August 24, 1918, a young lady of twenty-two years presented herself for examination of her eyes, on account of an uncomfortable twitching of the muscles surrounding the right eye. She was refracted under a cycloplegic in the usual way, and the error of refraction corrected; but the twitching continued, extending into the right cheek and right side of the tongue. She was given Agricus Tr. Three drops, three times a day for about two weeks, which brought complete relief, lasting about one year. At the end of this time the twitching began again, accompanied by twinges of pain, and both increased in extent and severity, developing a well marked Tic Doloreux or facial neuralgia. She betook herself to a nerve specialist, and to at least three other physicians, who exhausted their scientific resources in the way of X-ray and other treatments, and then pronounced the case incurable, with no hope of relief except in having the ganglion removed. She then returned to me, Feb. I, 1920 and received one dose of Ignatia cm. March 9, not so well, B Ignatia M. March 24, no better, B Nat. mur. 2c April 19, no better, B Nat. mur. Cm. April 22, no better. B Ignatia cm. At this point the patient took to her bed, becoming very cross and irritable and on April 26 was given Cham. 15 with no benefit. April 29, B Agaricus 3x in repeated doses with no benefit. May I, after much study, she received one dose Kali carb. cm. Which was followed by marked improvement. One more dose of the same was given about twelve weeks later, which completed the cure.
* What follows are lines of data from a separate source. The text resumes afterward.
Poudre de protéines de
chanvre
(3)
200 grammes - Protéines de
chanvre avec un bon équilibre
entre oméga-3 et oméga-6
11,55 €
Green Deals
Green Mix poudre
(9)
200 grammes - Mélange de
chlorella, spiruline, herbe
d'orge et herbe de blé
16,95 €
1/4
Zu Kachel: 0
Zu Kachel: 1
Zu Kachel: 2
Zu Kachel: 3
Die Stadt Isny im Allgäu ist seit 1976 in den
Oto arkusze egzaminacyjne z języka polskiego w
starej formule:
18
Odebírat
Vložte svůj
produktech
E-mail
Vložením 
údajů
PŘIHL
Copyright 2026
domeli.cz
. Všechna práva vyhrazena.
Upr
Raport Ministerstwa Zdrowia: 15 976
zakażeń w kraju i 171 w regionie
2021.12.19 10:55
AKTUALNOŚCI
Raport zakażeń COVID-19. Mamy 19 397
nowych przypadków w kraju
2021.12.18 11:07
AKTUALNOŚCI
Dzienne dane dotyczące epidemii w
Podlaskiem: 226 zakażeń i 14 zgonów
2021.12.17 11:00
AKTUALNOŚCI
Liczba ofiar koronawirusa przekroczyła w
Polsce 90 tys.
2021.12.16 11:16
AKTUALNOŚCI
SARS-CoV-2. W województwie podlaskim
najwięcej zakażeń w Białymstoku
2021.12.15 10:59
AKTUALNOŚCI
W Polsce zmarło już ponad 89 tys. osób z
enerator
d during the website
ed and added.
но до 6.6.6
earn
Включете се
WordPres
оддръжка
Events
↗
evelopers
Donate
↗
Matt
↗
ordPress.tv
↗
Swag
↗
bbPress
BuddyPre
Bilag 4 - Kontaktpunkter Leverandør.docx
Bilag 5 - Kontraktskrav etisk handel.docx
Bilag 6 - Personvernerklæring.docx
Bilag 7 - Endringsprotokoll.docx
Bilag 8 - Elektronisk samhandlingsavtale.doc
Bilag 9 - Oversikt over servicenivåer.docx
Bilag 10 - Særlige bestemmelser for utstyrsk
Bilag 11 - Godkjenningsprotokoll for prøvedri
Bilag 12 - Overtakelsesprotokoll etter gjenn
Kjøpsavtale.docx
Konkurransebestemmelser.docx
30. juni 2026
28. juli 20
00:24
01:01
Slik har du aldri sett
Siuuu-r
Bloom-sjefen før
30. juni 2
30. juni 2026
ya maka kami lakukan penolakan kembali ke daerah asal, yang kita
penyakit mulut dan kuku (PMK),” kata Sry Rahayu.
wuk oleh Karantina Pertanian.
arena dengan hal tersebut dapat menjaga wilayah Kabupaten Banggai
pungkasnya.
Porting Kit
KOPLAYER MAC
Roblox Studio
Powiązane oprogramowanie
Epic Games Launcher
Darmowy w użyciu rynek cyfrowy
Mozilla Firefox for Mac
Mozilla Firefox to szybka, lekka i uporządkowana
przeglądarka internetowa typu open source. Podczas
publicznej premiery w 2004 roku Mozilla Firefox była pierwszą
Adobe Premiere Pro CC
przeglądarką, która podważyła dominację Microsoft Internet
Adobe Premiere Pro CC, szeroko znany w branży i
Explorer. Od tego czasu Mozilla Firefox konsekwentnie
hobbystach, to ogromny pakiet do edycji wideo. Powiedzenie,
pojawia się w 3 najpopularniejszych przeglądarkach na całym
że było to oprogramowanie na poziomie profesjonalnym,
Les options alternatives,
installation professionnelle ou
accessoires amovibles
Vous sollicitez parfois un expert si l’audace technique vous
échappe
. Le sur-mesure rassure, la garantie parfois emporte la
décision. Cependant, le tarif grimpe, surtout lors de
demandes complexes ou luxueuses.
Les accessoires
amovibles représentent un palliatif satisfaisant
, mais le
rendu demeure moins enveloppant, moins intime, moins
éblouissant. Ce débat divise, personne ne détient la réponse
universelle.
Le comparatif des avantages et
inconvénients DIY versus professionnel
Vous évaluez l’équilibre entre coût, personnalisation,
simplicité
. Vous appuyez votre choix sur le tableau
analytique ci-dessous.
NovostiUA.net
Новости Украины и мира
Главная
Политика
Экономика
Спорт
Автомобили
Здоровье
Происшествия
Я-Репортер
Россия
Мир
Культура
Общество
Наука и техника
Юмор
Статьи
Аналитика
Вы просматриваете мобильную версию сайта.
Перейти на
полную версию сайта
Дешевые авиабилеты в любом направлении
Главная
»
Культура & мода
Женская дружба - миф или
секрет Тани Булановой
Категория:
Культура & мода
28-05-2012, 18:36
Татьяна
These cases may serve to illustrate the groping of one who seeks the light, but who lacks the fundamentals upon which to work. There are very few present-day practitioners who have started out with any better understanding of the great principles of homoeopathy, than did the writer. Many graduates of the homoeopathic colleges have never been instructed in the teachings of the “Organon.” Many have never so much as read it. They have been taught, just as I was, that the principle of Similia Similibus curantur is all that there is in homoeopathy, without any reference to the value of symptoms, the dosage, the repetition of the dose, or the relation of remedies; and would as soon base a prescription on a few common symptoms, as on the best array of general symptoms that could be presented.
No wonder the school today has to depend on organization rather than on principle for its existence. A college where pure homoeopathy is taught would indeed be a dream, and in this materialistic age it could scarcely be hoped for. It appears to me that the greatest hope we can have for the propagation of the great law taught by the immortal Hahnemann is to be found in the American Foundation for Homoeopathy, with its devotion to the truth, both for the physician and the laity, and that it deserves the support of the profession to its fullest extent.